By the end of two years, I had any semblance of Wellesley elitism kicked out of me. I knew every bag person in Penn Station and spoke with anyone who had the patience to stand in line to talk with me. My very first customer didn’t understand why he had received a Con Ed bill. Another came in and unbeknownst to me urinated on the floor as I was talking to him about cashing his check, another repeatedly smashed her head against the glass frustrated when she learned that service fees had destroyed the meager balance in her passbook savings account.
In retrospect, this job was very much suited to my personality, despite its somewhat gritty nature. I love being with people, I have been told that I become energized in the middle of a crowd. I will add that the crowd needs to be smart, engaged, and funny, but I digress. The daily deluge of humanity provided me with non-stop stimulation and further developed my ability to talk to anyone about anything.
I spent seven years at retail banking and marketing at Citibank where I learned to reconcile bank statements, speak to anyone about anything, and complete direct marketing mailings to customers interested in home equity loans and lines of credit. I became mired in the bureaucracy and was actually told that I couldn’t get promoted because I did my job too well. See ya!

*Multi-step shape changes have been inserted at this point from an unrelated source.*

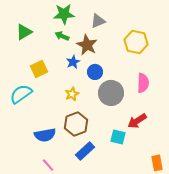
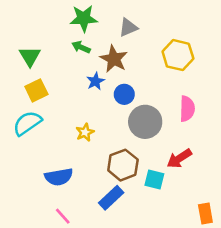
green triangle: (24, 32) -> (30, 56), moved, turned -30
yellow square: (39, 69) -> (36, 90), moved
yellow star: (72, 94) -> (85, 132), moved
brown hexagon: (76, 124) -> (123, 165), moved

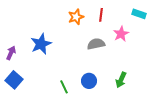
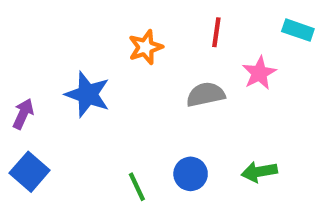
orange star: (76, 17) -> (145, 47), moved
blue star: (41, 44) -> (88, 94), turned -30
green arrow: (121, 80) -> (259, 172), turned 56

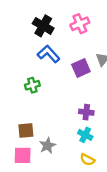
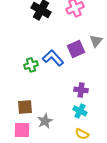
blue L-shape: (49, 54) -> (53, 58), moved

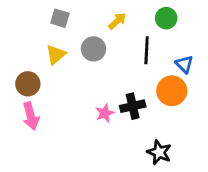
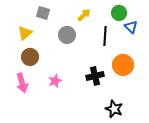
yellow triangle: (56, 54) -> (25, 33), moved
blue triangle: (184, 64) -> (131, 27), moved
brown circle: (28, 84) -> (30, 57), moved
pink star: (105, 113) -> (55, 81), moved

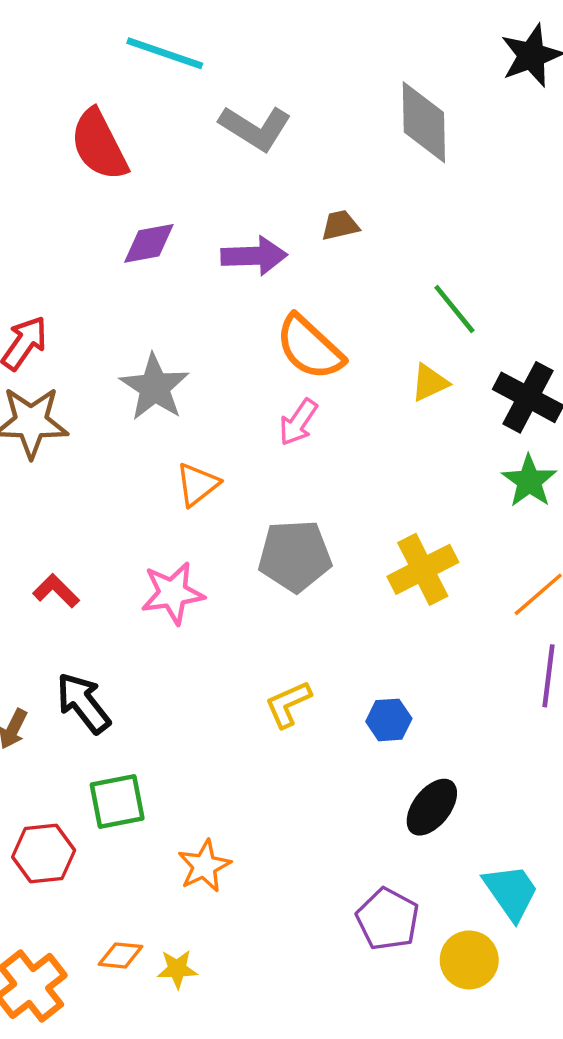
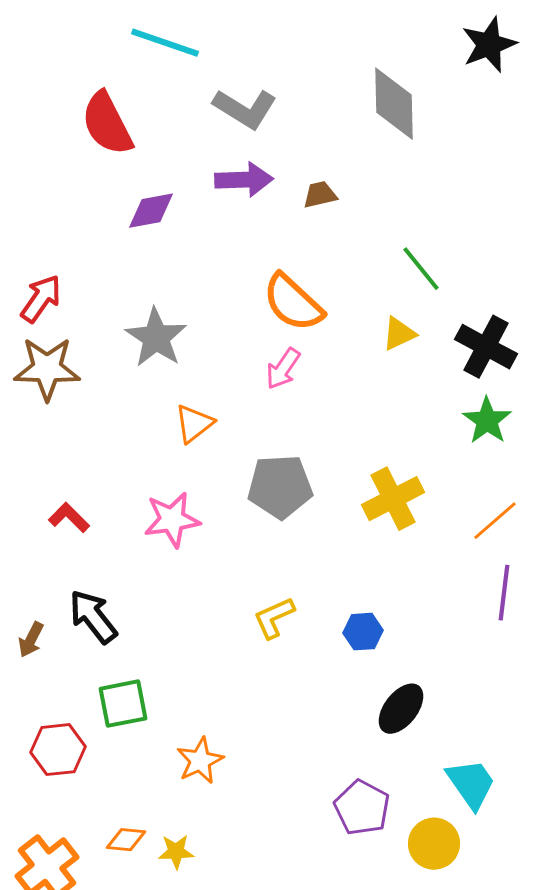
purple arrow: (254, 256) -> (244, 180), moved

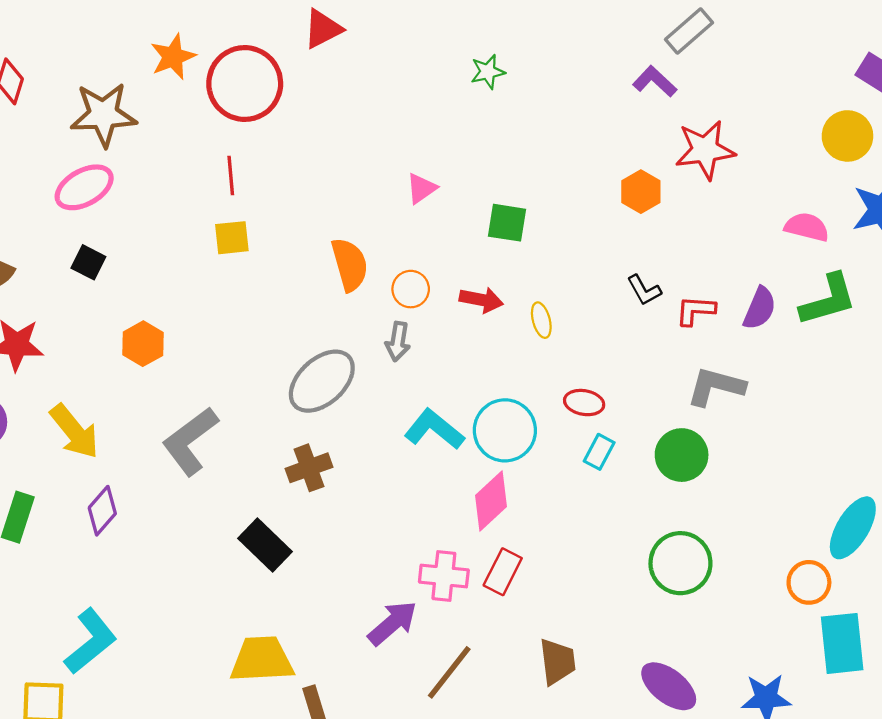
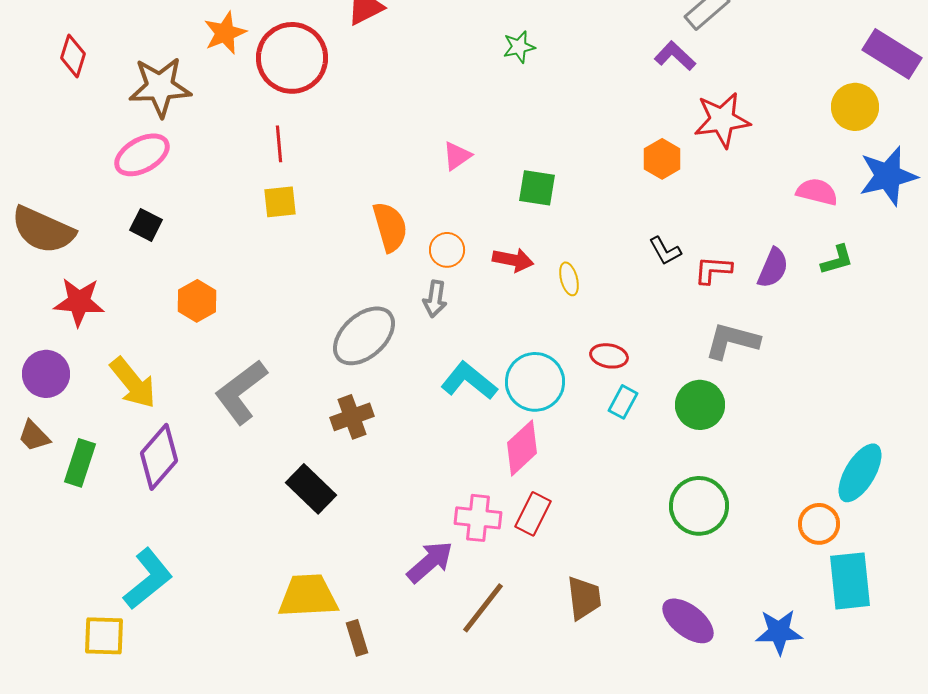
green L-shape: (828, 300) -> (837, 260), size x0.6
purple diamond: (102, 511) -> (159, 457), size x1.4

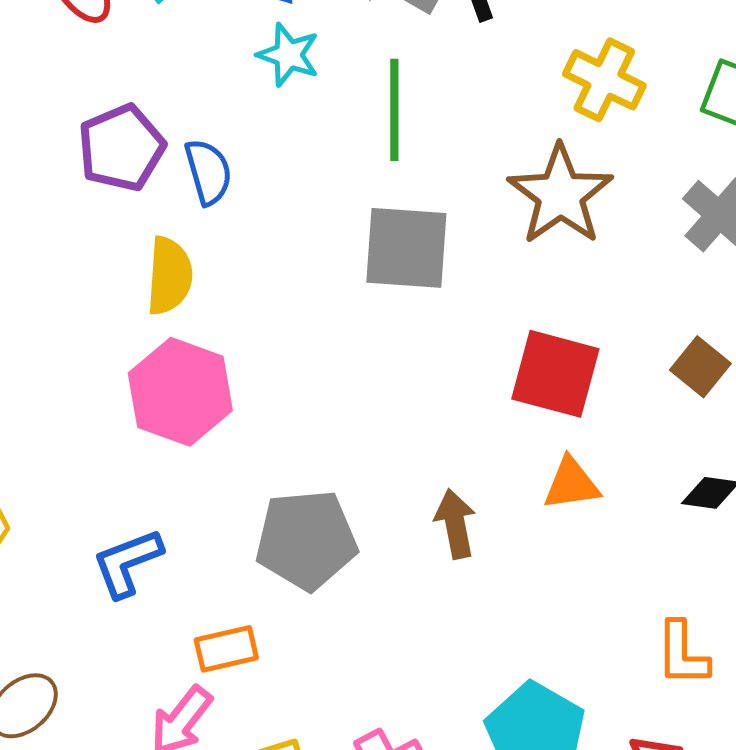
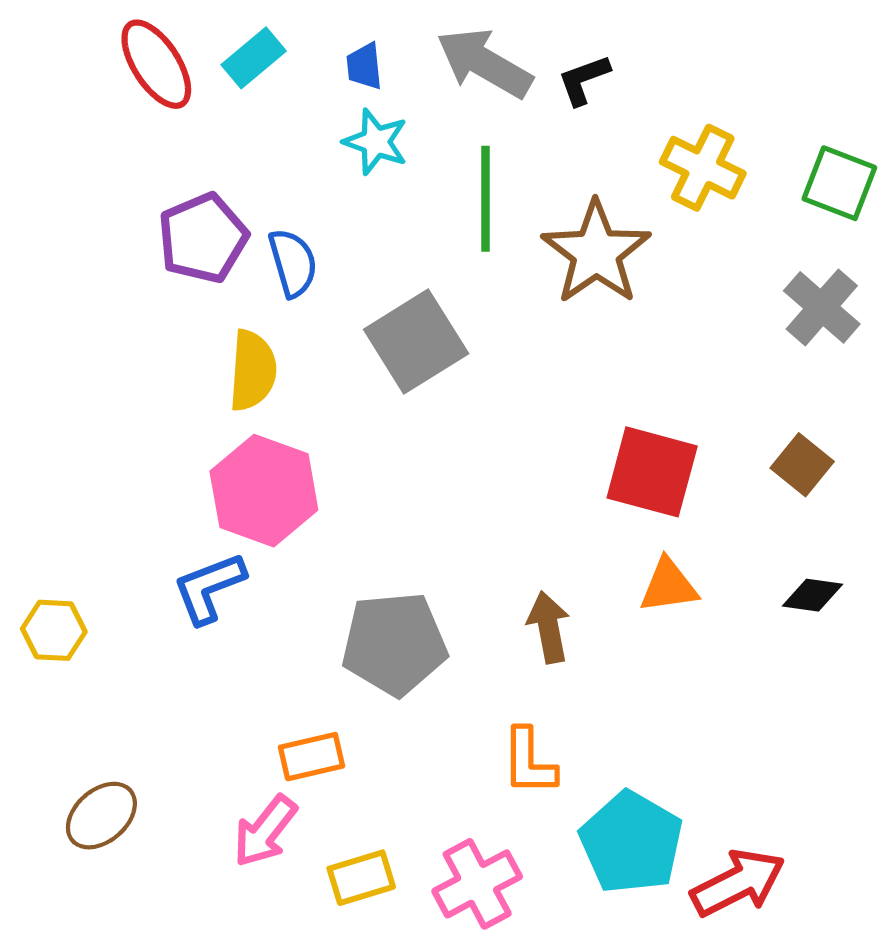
brown star: (560, 195) -> (596, 253), moved
gray square: (406, 248) -> (416, 342), moved, turned -36
blue L-shape: (127, 563) -> (209, 588), moved
orange L-shape: (682, 654) -> (529, 762), moved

Moving to Scudder, was a transition to what I thought would lead me to sanity. On my first day, I was reprimanded for running to a meeting. I was late. One was not late at Scuddah, Stevens and Clahhk, one moved with decorum, purpose and dignity. I am amazed I stayed there for as long as I did.
At Scudder, I worked in a group affiliated with AARP, where we learned to be sensitive to the needs of the over 50 crowd. Since I am now a member of the 50-plus group, I can be somewhat thankful of the sensitivity training we completed which encouraged young telemarketers to be patient as our customers looked for their reading glasses or spoke too loudly when their hearing aids were turned off. This part of my career was all about collaborating with lawyers, compliance officers, investment managers, marketers, operations managers and advertising agencies. It was a balancing act to integrate everyone’s ideas into a well-conceived marketing communication. Basically it was a nightmare of conciliation.
I was then moved into Scudder’s investment management arm, which involved working with a lot of guys in ties. Research indicated that I took on a daughter role in this environment. I learned a lot about investing. I learned a lot about the OBN (Old Boy Network), and I made some fantastic friends. Scudder has since dissolved into a haze of mergers and buyouts. I stopped commuting and started working in the ‘burbs.
My last “corporate” job was as an investment manager in a family business where I worked closely with family members to serve the needs of high net worth individuals and their families. I loved the interpersonal aspects of my investment management career — talking with people, learning how they ticked, how they felt about money and how it influenced their lives and decisions. While I could appreciate the story of a great company, great management, a great product, I found the daily machinations of the stock market fluctuations somewhat tedious.
There as a voice inside, saying, I need more. I can’t sit in this office behind a bank of computers watching numbers blink at me all day. My days were crawling by. I knew how “happy” felt, and I wanted more of that feeling.